Vodka was left out of the current cocktail renaissance largely because mixologists had focused on the pre-Prohibition era, long before vodka was introduced to North America, says Bogue. But vodka remains the top spirit.
“Vodka is still the king of sales,” declares Brad Bevill, vice president of marketing with Boston’s Restaurant & Sports Bar, based in Dallas. Vodka-based drinks equal more than half of all spirits ordered at Boston’s, and a huge percentage of its overall cocktail sales.
By far the largest spirits category, vodka reached 72.8 million nine-liter cases in 2015, a modest but positive volume growth rate of 1.1%, according to the Beverage Information & Insights Group, the research arm of Cheers’ parent company.

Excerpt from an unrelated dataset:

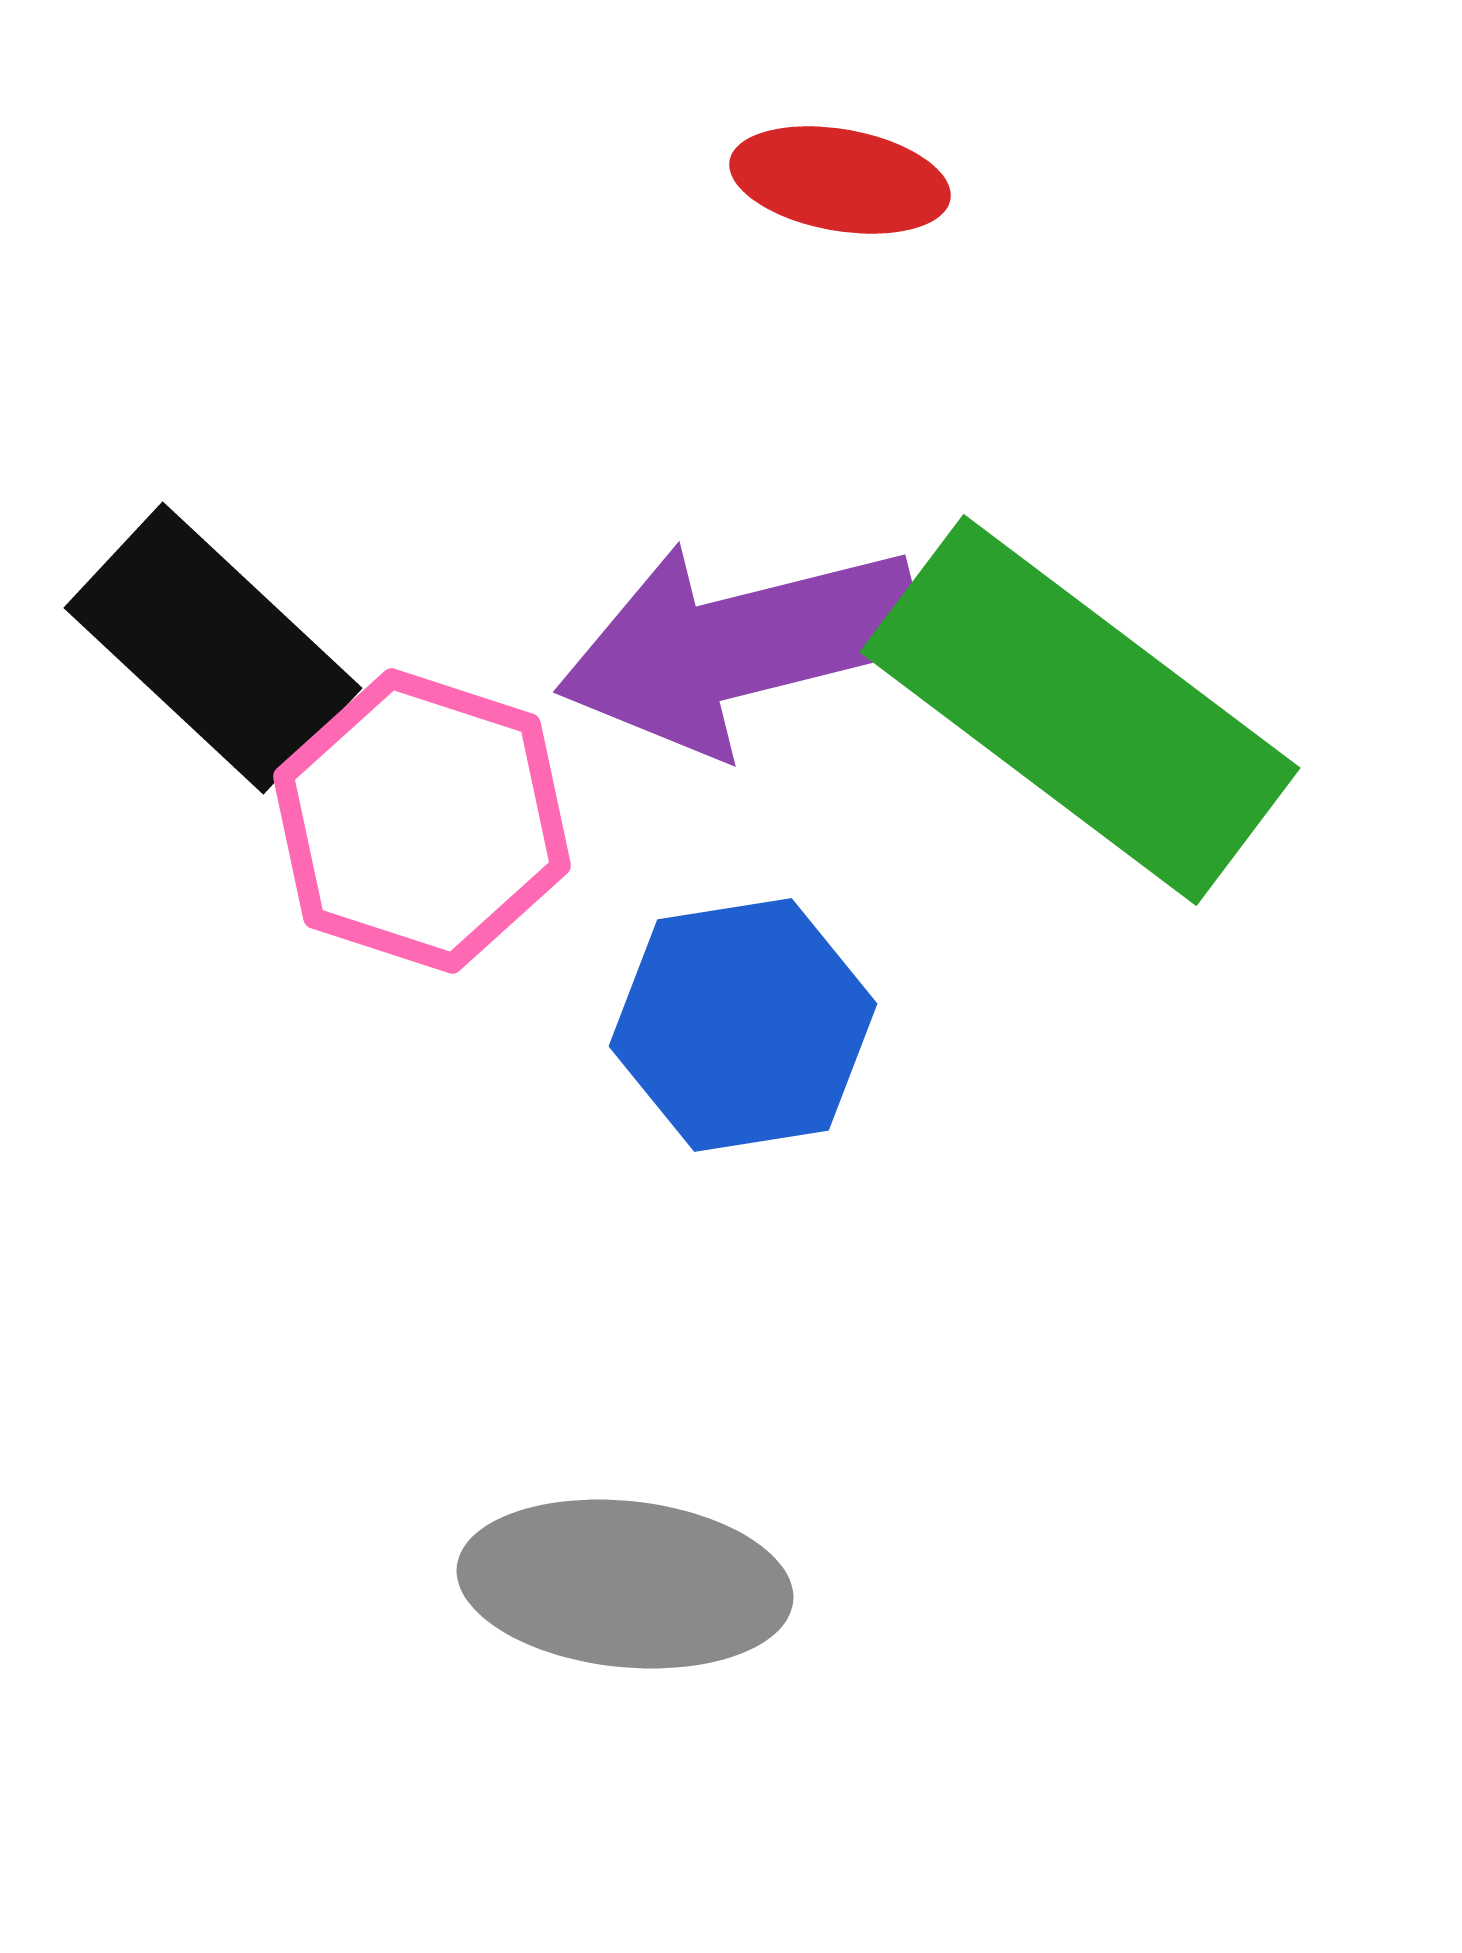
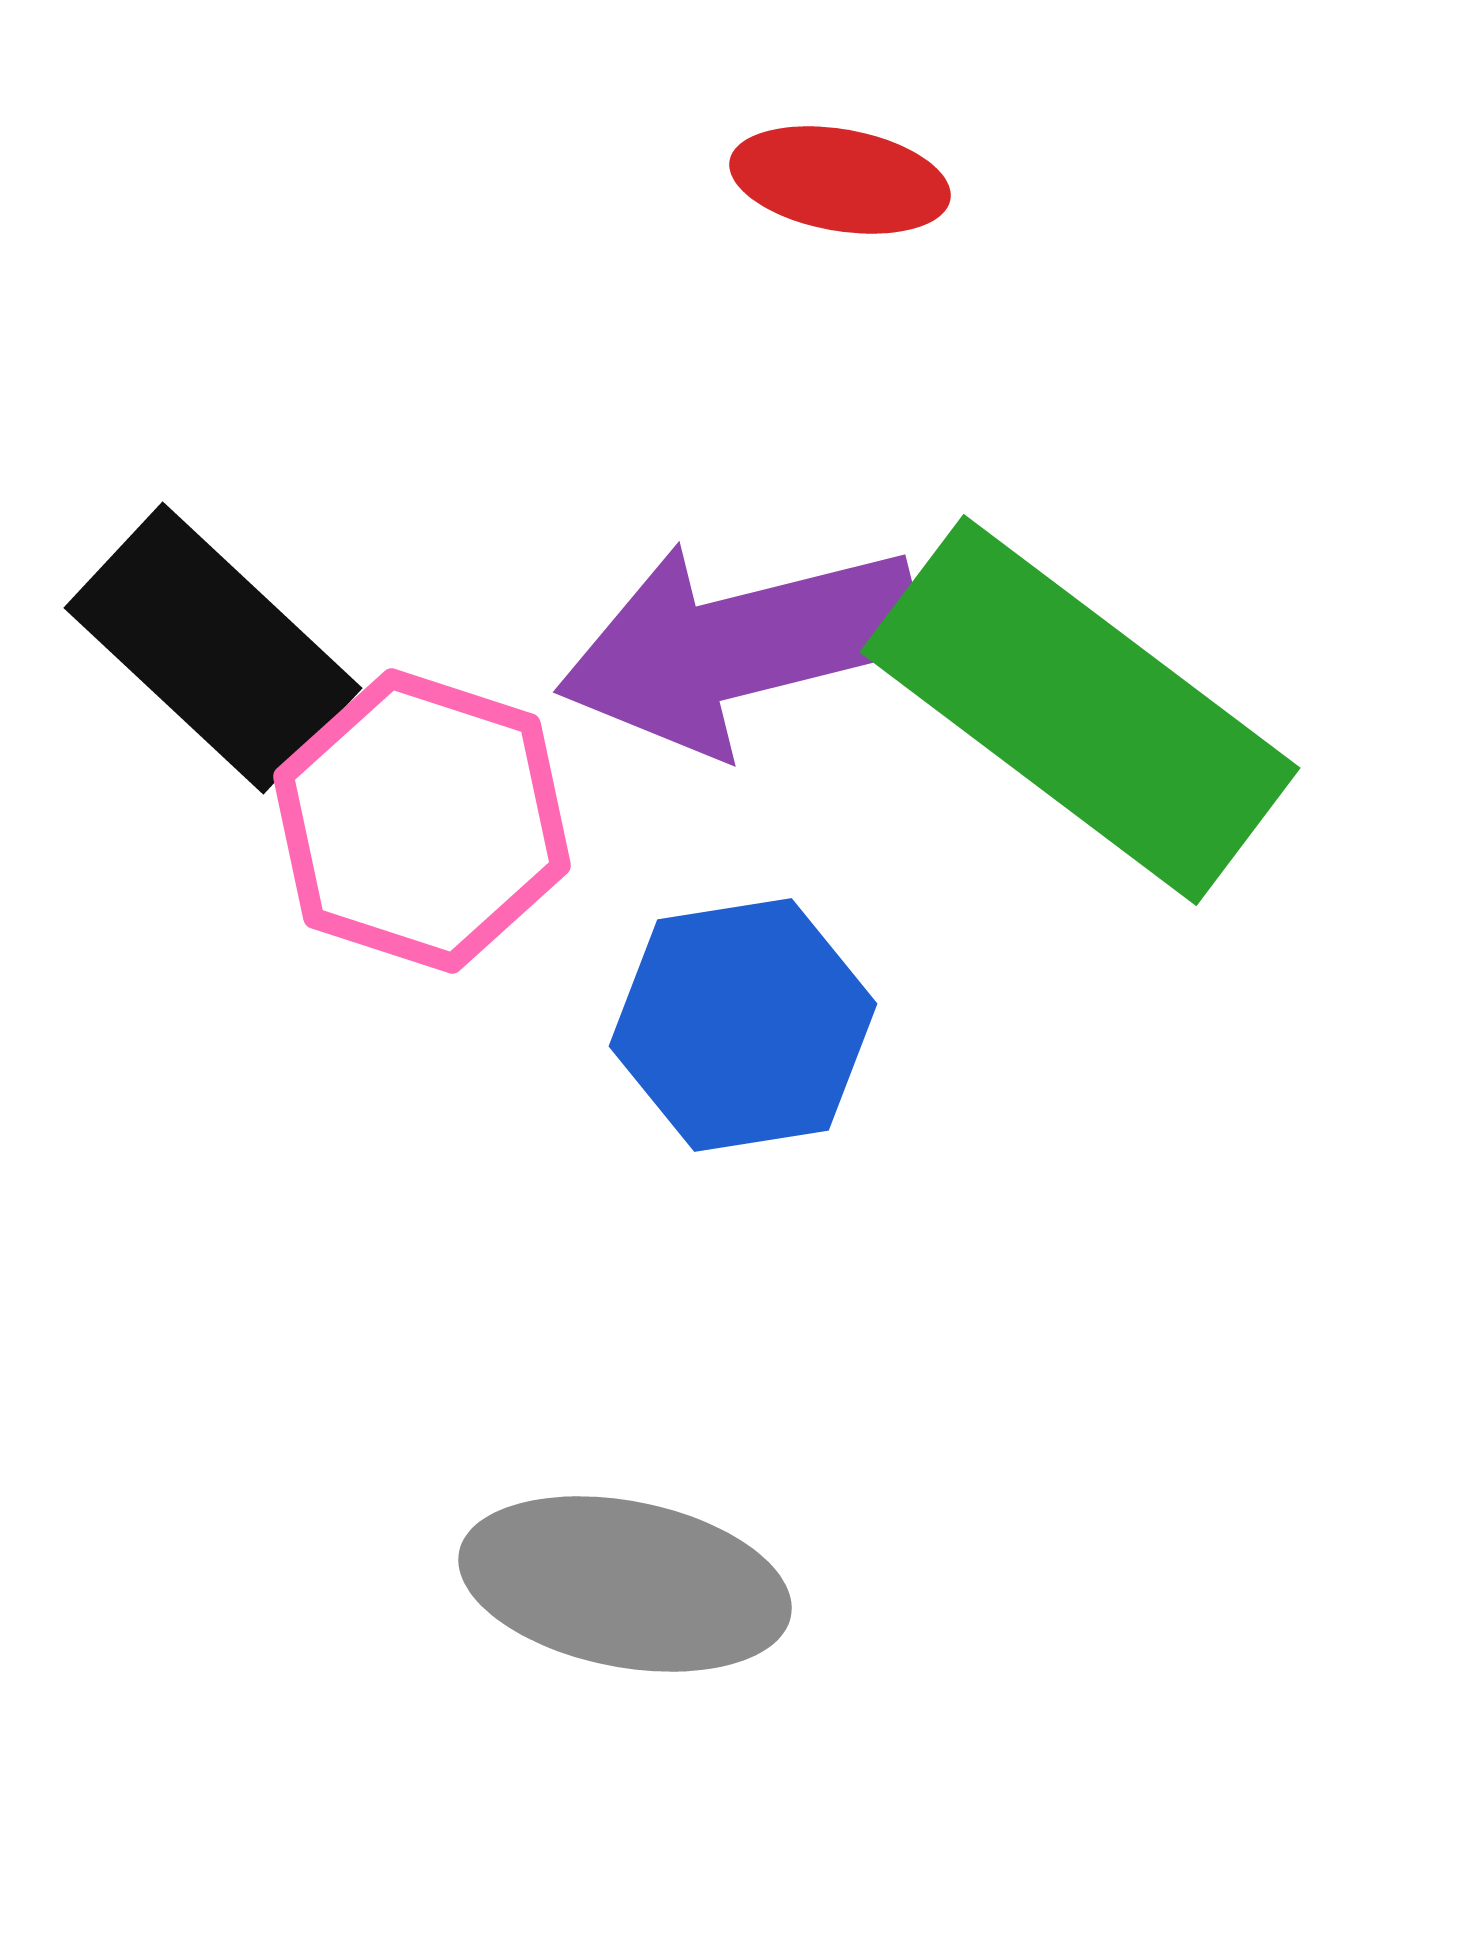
gray ellipse: rotated 5 degrees clockwise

Much of that consumption is in highballs and mixed drinks; however, a number of operators are shining the spotlight on the white spirit.
“The whiskey craze is cool, but vodka is still the largest-selling spirit and growing in the U.S.,” says Larry Nicola, chef/owner Nic’s Beverly Hills, a venerable Martini lounge and restaurant in Los Angeles. “And though I like what the guys with the beards and suspenders are doing, if you want a sophisticated, really good Martini, there’s nothing like vodka—chilled and straight up.”
Claiming the title of “Vodkateur,” Nicola frequently travels the world to search out new and unique bottles to add to Nic’s list. He discounts the standard definition of vodka as odorless and tasteless: “Vodkas all have different characteristics and unique aromas and flavors depending upon where they are produced and what they are made from.”
Nic’s Beverly Hills has become a destination for vodka enthusiasts. The lounge boasts a glass-fronted, 18-ft.-long freezer that displays vodkas at zero degrees. Customers peruse the collection and can ask the bartender for a shot or a Martini made with specific vodkas.
Some vodkas are wheeled around the restaurant on a special ice cart. Aficionados and the curious can also don faux fur coats for guided tastings inside the 28-degree “Vodbox.” The walk-in freezer stores more than 80 different bottles, many rare and unusual, on white-leather-lined shelves or on the Nicola family’s butcher-block table circa the 1940s.
Vodka flights are priced at two shots for $21, three for $30, or guests can upgrade to rare bottles like Beluga Gold for $30 a glass or Kauffman Luxury Vintage for $75. The Vodbox is a draw for customers dropping into the lounge, and dinner guests who can opt to visit between the appetizer and main courses.
Although some guests sip and savor superpremiums for their unique character, most vodka on-premise is consumed in cocktails. The chameleon spirit is an ideal base for a variety of drinks, both classic and new-wave.
“Some of our most popular drinks showcase vodka,” says Chris Purcell, director of food and beverage for the Tempe, AZ-based Tilted Kilt Pub and Eatery. The Celtic-themed sports-bar chain operates 97 units in the U.S. and Canada.
One Tilted Kilt vodka drink is the Purple Haze, a colorful mix of Smirnoff Grape vodka, peach schnapps, blue Curacao, cranberry juice, Sprite and freshly squeezed lemon and lime juices. Prices vary, but signature drinks average $8.50.
Tilted Kilt launched a new beverage menu earlier this month. The net number of vodka drinks will remain the same—four signature vodka drinks out of 13 total.
New to this menu is the signature Tilted Bloody Mary, made with New Amsterdam vodka and garnished with olives, lemon, lime and a slice of bacon. Purcell is busy with R&D on a sharable Bloody Mary combined with an appetizer plate as an all-inclusive presentation for Tilted Kilt.
The call vodka list is also changing. “We will still carry Smirnoff, which appeals to a traditional, older vodka drinker,” says Purcell. Premiums Ketel One and Grey Goose will continue on the list as well. “But we will also speak to Millennials with the addition of Deep Eddy’s vodka, Tito’s and New Amsterdam.”